ASSIGNMENT => If a line of the listing below contains the string "gratuitement", count it, then give the total by itself.

PROVIDED RECORDS =>
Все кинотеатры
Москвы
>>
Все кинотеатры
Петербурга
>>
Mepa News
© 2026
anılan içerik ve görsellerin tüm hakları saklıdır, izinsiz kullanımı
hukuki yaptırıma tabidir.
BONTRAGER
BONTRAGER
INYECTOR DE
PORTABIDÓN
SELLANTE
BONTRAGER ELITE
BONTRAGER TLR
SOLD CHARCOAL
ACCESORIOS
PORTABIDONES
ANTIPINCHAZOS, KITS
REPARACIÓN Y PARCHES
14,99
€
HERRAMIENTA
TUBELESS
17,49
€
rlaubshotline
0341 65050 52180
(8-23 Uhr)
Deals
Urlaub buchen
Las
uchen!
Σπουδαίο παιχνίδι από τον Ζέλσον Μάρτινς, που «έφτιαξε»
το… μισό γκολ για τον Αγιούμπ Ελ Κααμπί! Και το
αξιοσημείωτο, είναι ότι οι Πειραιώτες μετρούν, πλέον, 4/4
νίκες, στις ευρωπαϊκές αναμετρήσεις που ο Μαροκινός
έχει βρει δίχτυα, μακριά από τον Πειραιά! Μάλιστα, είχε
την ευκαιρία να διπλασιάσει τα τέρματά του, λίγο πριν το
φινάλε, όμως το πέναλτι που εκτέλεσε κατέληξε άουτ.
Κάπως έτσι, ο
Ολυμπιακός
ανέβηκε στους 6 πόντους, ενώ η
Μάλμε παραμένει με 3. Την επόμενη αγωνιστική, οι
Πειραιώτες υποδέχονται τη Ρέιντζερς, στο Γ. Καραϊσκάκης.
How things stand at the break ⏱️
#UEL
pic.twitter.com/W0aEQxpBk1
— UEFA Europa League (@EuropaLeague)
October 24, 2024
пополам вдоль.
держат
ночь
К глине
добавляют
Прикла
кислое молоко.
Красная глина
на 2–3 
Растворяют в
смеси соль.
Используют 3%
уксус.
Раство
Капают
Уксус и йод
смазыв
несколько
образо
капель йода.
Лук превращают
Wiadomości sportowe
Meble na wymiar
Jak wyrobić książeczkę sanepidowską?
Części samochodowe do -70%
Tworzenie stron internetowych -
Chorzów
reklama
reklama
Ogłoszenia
==
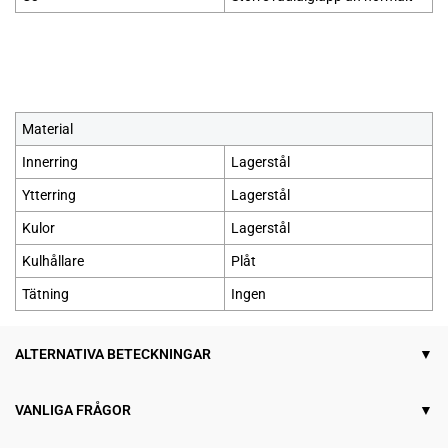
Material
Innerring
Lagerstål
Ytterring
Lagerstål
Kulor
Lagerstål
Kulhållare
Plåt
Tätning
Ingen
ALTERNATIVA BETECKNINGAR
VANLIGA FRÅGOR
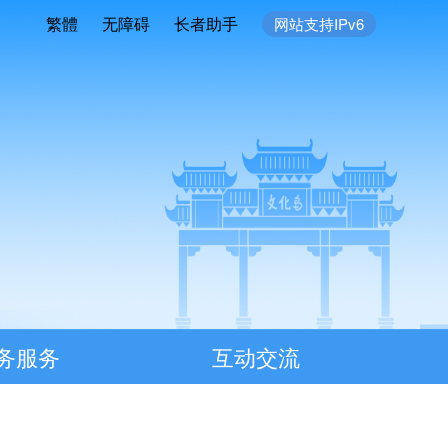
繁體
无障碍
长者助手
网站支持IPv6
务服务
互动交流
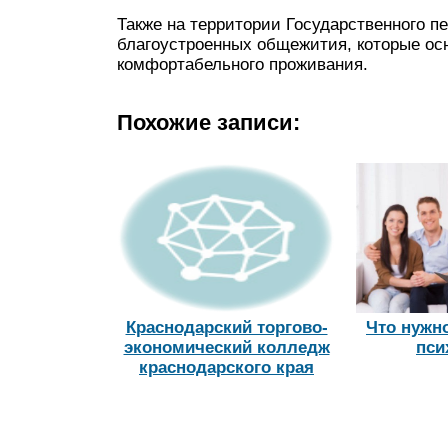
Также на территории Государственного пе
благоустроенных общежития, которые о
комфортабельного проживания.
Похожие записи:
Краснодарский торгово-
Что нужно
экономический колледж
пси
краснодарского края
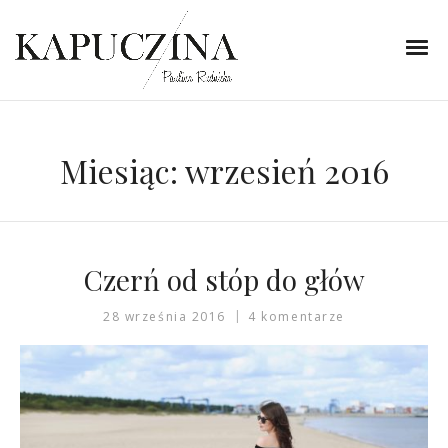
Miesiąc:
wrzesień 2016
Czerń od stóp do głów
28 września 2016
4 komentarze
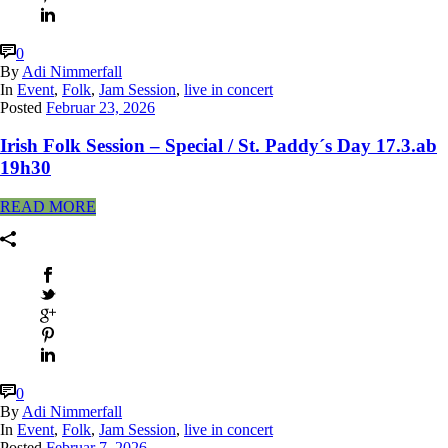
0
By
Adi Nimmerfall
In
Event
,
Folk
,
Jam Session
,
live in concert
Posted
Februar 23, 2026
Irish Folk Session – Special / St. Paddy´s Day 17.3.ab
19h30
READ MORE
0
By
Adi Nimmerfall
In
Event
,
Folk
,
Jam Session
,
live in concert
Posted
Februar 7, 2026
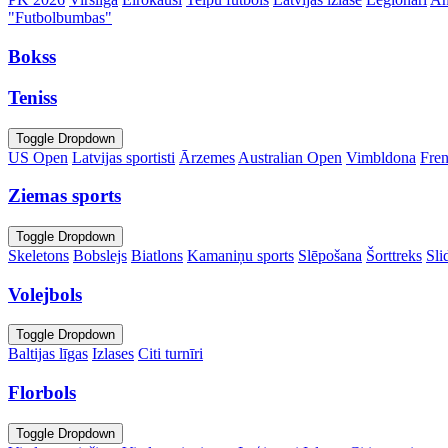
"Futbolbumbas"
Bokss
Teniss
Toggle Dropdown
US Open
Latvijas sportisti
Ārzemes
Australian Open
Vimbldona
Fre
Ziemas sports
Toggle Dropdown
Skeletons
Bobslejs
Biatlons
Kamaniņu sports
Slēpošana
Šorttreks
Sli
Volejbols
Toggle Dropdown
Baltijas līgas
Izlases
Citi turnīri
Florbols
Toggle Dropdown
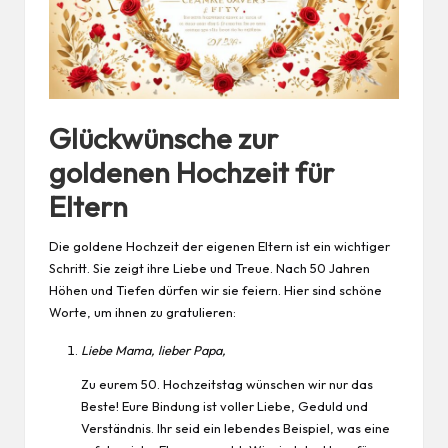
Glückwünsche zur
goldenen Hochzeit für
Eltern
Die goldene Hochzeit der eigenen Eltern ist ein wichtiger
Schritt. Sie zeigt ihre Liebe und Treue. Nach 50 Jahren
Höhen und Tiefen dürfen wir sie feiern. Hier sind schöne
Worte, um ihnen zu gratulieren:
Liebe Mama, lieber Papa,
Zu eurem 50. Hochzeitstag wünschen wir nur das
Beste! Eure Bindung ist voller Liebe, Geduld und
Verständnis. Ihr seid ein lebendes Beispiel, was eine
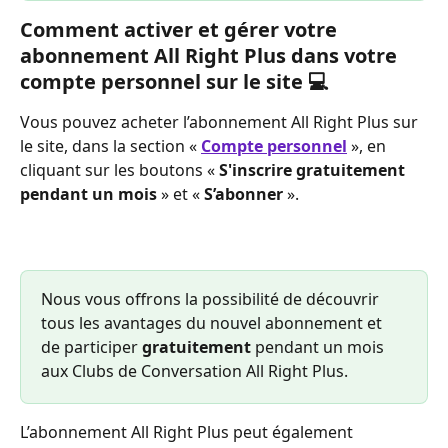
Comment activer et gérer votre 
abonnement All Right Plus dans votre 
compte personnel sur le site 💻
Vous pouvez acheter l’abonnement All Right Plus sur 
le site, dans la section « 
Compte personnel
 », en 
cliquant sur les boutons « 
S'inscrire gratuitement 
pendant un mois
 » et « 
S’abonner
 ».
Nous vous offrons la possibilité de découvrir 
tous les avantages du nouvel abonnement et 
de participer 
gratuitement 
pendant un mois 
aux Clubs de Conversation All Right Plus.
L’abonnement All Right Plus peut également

SOLUTION TO THE PROBLEM => 2